» **BRIEF**
Repeat the whole listing. Keep it exact.
━━━━━ DATA TO EXAMINE ━━━━━
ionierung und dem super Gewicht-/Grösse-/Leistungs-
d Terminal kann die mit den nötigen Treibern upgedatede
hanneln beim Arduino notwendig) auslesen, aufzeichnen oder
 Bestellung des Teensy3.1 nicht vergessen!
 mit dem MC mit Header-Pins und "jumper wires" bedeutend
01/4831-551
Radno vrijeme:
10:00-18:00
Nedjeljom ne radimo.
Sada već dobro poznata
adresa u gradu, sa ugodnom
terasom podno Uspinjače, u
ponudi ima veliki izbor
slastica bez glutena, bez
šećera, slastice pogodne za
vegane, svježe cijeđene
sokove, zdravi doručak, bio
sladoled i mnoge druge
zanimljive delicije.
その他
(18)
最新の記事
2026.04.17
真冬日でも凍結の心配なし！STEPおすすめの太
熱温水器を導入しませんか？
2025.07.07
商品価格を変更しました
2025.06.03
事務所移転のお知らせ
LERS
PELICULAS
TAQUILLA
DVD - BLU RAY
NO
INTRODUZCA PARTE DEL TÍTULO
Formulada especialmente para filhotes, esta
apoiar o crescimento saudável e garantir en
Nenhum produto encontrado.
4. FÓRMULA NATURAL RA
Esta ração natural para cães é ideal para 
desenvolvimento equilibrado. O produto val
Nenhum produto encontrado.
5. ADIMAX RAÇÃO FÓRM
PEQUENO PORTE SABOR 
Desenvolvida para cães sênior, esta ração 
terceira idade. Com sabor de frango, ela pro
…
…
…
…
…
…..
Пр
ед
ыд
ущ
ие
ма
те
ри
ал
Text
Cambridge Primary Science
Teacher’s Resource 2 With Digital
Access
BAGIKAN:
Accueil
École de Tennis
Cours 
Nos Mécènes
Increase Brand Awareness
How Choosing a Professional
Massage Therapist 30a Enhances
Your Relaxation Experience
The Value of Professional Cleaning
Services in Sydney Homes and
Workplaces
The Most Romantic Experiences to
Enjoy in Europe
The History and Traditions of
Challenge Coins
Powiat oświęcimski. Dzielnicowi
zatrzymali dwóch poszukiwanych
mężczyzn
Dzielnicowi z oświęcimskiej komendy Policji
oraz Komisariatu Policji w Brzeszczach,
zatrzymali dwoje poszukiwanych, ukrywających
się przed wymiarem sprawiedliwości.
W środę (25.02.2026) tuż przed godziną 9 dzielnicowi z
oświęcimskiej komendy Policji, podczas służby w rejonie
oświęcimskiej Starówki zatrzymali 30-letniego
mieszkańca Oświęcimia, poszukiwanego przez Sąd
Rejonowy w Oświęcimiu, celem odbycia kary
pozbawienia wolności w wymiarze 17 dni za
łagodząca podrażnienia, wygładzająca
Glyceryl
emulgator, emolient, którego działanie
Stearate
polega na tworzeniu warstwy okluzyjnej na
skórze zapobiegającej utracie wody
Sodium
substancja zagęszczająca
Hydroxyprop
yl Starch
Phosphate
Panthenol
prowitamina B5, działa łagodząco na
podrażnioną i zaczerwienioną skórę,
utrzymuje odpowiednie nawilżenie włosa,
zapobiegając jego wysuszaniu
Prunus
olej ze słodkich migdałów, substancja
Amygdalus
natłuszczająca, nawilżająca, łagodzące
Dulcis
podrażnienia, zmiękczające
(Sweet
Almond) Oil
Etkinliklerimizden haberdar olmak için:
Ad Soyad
━━━━━
» **RESULT OF THIS TASK**
ionierung und dem super Gewicht-/Grösse-/Leistungs-
d Terminal kann die mit den nötigen Treibern upgedatede
hanneln beim Arduino notwendig) auslesen, aufzeichnen oder
 Bestellung des Teensy3.1 nicht vergessen!
 mit dem MC mit Header-Pins und "jumper wires" bedeutend
01/4831-551
Radno vrijeme:
10:00-18:00
Nedjeljom ne radimo.
Sada već dobro poznata
adresa u gradu, sa ugodnom
terasom podno Uspinjače, u
ponudi ima veliki izbor
slastica bez glutena, bez
šećera, slastice pogodne za
vegane, svježe cijeđene
sokove, zdravi doručak, bio
sladoled i mnoge druge
zanimljive delicije.
その他
(18)
最新の記事
2026.04.17
真冬日でも凍結の心配なし！STEPおすすめの太
熱温水器を導入しませんか？
2025.07.07
商品価格を変更しました
2025.06.03
事務所移転のお知らせ
LERS
PELICULAS
TAQUILLA
DVD - BLU RAY
NO
INTRODUZCA PARTE DEL TÍTULO
Formulada especialmente para filhotes, esta
apoiar o crescimento saudável e garantir en
Nenhum produto encontrado.
4. FÓRMULA NATURAL RA
Esta ração natural para cães é ideal para 
desenvolvimento equilibrado. O produto val
Nenhum produto encontrado.
5. ADIMAX RAÇÃO FÓRM
PEQUENO PORTE SABOR 
Desenvolvida para cães sênior, esta ração 
terceira idade. Com sabor de frango, ela pro
…
…
…
…
…
…..
Пр
ед
ыд
ущ
ие
ма
те
ри
ал
Text
Cambridge Primary Science
Teacher’s Resource 2 With Digital
Access
BAGIKAN:
Accueil
École de Tennis
Cours 
Nos Mécènes
Increase Brand Awareness
How Choosing a Professional
Massage Therapist 30a Enhances
Your Relaxation Experience
The Value of Professional Cleaning
Services in Sydney Homes and
Workplaces
The Most Romantic Experiences to
Enjoy in Europe
The History and Traditions of
Challenge Coins
Powiat oświęcimski. Dzielnicowi
zatrzymali dwóch poszukiwanych
mężczyzn
Dzielnicowi z oświęcimskiej komendy Policji
oraz Komisariatu Policji w Brzeszczach,
zatrzymali dwoje poszukiwanych, ukrywających
się przed wymiarem sprawiedliwości.
W środę (25.02.2026) tuż przed godziną 9 dzielnicowi z
oświęcimskiej komendy Policji, podczas służby w rejonie
oświęcimskiej Starówki zatrzymali 30-letniego
mieszkańca Oświęcimia, poszukiwanego przez Sąd
Rejonowy w Oświęcimiu, celem odbycia kary
pozbawienia wolności w wymiarze 17 dni za
łagodząca podrażnienia, wygładzająca
Glyceryl
emulgator, emolient, którego działanie
Stearate
polega na tworzeniu warstwy okluzyjnej na
skórze zapobiegającej utracie wody
Sodium
substancja zagęszczająca
Hydroxyprop
yl Starch
Phosphate
Panthenol
prowitamina B5, działa łagodząco na
podrażnioną i zaczerwienioną skórę,
utrzymuje odpowiednie nawilżenie włosa,
zapobiegając jego wysuszaniu
Prunus
olej ze słodkich migdałów, substancja
Amygdalus
natłuszczająca, nawilżająca, łagodzące
Dulcis
podrażnienia, zmiękczające
(Sweet
Almond) Oil
Etkinliklerimizden haberdar olmak için:
Ad Soyad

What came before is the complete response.